We learned about the difference between autosomal dominant diseases and autosomal recessive diseases. An autosomal disease is when there is a genetic mutation on one of the twenty-two chromosomes, never on a sex chromosome. For autosomal dominant diseases, we learn that there need to be only one copy of the DNA mutation between parents. Which can result in their offspring having a 50% chance of inheriting the gene. These people are called heterozygotes if they carry one good gene and one bad gene. The disorder tends to occur in each generation of the family, but can also occur as a new disease in the offspring. The good side is that the offspring that does not inherit the gene cannot pass it on to their offspring. You can also tell if the disease is dominant if the males and females affected are roughly proportionate or if the transmission is present in all forms, such as male to male, female to female, male to female, and female to male. Some examples of autosomal dominant diseases are Huntington Disease, Marfan Syndrome, Myotonic Dystrophy, and Ehlers-Danlos syndrome.

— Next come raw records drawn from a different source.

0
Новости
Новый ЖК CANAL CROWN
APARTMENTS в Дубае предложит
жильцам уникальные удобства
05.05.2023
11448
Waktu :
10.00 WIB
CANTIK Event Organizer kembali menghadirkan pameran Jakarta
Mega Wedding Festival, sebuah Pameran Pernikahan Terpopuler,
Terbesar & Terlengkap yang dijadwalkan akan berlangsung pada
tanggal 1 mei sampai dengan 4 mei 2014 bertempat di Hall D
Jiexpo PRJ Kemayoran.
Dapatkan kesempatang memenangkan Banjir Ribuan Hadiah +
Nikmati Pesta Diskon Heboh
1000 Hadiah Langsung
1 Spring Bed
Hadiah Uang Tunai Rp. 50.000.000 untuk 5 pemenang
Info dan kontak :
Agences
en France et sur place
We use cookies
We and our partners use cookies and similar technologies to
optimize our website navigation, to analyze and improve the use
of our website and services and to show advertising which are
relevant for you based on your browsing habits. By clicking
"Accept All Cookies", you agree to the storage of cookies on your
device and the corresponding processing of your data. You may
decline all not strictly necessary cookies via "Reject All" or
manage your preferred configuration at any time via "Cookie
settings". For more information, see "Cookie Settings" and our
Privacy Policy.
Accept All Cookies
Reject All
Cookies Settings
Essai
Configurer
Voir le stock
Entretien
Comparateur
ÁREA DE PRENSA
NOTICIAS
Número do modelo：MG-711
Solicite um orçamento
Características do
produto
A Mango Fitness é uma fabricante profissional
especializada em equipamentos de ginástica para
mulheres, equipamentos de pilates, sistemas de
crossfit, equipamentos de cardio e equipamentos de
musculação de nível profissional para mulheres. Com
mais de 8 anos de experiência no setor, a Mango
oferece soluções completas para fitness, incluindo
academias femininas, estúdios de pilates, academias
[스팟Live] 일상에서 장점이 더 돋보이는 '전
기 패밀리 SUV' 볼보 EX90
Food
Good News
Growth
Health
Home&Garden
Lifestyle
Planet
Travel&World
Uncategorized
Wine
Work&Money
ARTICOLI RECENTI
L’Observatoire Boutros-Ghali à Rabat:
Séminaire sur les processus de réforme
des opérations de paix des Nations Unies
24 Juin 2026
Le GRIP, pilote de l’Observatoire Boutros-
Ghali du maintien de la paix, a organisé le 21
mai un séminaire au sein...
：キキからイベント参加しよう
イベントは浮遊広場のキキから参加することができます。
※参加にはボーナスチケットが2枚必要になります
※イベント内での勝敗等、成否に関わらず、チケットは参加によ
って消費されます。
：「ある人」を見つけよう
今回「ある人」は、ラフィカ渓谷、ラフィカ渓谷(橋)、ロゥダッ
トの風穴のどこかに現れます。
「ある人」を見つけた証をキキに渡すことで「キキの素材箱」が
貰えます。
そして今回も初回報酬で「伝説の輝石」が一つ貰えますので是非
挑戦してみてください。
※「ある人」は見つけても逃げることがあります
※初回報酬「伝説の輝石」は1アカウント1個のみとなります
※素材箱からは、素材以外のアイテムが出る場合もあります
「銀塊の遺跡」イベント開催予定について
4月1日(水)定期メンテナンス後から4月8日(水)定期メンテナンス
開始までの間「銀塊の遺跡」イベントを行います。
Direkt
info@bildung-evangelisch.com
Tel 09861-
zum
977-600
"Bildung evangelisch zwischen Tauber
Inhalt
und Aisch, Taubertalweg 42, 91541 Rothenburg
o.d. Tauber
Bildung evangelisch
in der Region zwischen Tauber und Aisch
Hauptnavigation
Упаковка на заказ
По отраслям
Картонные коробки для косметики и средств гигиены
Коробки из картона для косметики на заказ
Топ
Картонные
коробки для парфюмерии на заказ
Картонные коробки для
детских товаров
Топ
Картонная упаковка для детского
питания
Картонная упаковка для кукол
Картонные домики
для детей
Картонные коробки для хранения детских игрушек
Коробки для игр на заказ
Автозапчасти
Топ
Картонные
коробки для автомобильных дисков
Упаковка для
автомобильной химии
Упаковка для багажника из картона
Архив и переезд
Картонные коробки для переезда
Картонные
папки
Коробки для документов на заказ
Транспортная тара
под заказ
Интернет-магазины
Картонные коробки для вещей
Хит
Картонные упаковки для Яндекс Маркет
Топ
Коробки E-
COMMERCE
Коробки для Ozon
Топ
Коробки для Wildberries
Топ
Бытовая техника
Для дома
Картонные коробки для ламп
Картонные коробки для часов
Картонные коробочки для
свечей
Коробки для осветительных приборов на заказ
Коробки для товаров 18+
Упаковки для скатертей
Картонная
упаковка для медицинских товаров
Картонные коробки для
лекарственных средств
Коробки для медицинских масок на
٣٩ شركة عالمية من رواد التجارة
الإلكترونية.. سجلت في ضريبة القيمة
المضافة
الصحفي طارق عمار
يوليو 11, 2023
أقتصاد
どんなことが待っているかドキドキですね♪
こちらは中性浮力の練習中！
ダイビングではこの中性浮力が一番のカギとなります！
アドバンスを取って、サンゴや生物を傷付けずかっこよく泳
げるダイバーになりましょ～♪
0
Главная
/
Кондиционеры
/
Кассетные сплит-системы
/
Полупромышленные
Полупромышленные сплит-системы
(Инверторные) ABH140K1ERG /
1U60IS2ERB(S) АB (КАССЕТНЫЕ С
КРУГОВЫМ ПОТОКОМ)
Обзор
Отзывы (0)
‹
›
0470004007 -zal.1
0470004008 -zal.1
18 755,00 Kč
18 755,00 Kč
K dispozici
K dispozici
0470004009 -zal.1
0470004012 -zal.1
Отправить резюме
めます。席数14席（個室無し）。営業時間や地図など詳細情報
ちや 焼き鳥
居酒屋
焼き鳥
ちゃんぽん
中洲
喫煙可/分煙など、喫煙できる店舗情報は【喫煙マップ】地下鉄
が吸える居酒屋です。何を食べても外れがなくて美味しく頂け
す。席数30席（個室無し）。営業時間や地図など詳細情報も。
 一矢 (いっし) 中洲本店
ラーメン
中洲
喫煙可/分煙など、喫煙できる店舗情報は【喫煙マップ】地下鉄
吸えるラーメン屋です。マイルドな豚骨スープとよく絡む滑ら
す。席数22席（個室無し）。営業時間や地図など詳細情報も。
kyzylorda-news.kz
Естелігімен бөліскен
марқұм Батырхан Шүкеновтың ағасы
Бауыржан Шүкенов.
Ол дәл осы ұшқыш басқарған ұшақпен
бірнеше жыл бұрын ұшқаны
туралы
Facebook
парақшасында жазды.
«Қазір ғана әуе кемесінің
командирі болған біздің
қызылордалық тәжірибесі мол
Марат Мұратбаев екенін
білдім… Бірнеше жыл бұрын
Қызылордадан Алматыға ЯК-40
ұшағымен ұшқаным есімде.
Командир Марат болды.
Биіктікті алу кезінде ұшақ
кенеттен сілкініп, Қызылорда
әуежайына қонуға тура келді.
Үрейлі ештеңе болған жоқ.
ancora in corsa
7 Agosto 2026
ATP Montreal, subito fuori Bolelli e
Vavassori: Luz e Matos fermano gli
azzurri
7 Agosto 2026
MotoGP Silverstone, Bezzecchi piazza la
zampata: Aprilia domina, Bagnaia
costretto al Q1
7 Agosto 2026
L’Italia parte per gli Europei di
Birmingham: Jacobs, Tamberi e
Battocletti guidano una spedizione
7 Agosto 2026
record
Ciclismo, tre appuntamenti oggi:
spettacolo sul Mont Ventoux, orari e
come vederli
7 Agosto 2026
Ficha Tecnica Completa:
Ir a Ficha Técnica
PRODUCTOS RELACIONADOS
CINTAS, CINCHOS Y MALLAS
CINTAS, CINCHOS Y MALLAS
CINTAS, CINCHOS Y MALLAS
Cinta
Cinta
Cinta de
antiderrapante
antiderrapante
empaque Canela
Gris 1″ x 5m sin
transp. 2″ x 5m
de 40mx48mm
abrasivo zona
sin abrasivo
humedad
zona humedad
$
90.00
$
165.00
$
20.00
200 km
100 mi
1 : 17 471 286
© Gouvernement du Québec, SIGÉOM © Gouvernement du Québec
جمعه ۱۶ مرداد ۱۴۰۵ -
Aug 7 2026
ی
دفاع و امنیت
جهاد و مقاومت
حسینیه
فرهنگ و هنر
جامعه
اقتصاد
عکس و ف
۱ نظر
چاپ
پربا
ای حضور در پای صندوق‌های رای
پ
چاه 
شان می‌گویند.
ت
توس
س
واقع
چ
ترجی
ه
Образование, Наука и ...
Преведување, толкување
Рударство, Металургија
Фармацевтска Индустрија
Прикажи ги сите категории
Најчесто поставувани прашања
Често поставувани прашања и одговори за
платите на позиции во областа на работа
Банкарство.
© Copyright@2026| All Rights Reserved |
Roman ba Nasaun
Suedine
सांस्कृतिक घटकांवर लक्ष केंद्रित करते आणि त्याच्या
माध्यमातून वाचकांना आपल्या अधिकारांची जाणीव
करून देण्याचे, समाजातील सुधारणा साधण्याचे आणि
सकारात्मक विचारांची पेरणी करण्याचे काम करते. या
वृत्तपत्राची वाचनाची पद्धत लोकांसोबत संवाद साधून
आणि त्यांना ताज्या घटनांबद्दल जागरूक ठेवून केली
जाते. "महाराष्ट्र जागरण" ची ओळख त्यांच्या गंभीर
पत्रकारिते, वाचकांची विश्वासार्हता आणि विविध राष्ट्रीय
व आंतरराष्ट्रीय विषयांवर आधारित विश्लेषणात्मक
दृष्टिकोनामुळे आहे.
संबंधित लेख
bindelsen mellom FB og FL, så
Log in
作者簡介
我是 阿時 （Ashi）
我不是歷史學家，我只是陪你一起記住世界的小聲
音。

For the autosomal recessive diseases, we learn that there are two copies of abnormal genes must be present. Both parents must have a copy of the DNA mutation, but they don’t have the disease themselves and they are called carriers. From the parents, there is a 25% the offspring will be normal, a 50% they are carriers, and 25% they would get the disease. The people are called homozygotes if they carry two copies of the altered gene. Although, the disease is not typically seen in every generation, the recessive diseases become more prominent in mennonites because of the inbreeding. You can tell if a disease is an autosomal recessive if the disease is roughly proportional between the males and females, if not every generation has the appearance of the disease, or if the parents have a common ancestor with the gene, the disease becomes more present in the offspring. Some examples of autosomal recessive diseases are Cystic Fibrosis, Sickle-Cell Anemia, Beta-Thalassaemia, and Tay-Sachs Disease.
Personally, I believe genetics are very helpful for people to understand themselves. Genetics help families and individuals see different traits that define them and can spot disease that might be life threatening. For example, my family has EDS, which we would have never known if we didn’t have a genetics test. Using genetics provides advantages for science and for health.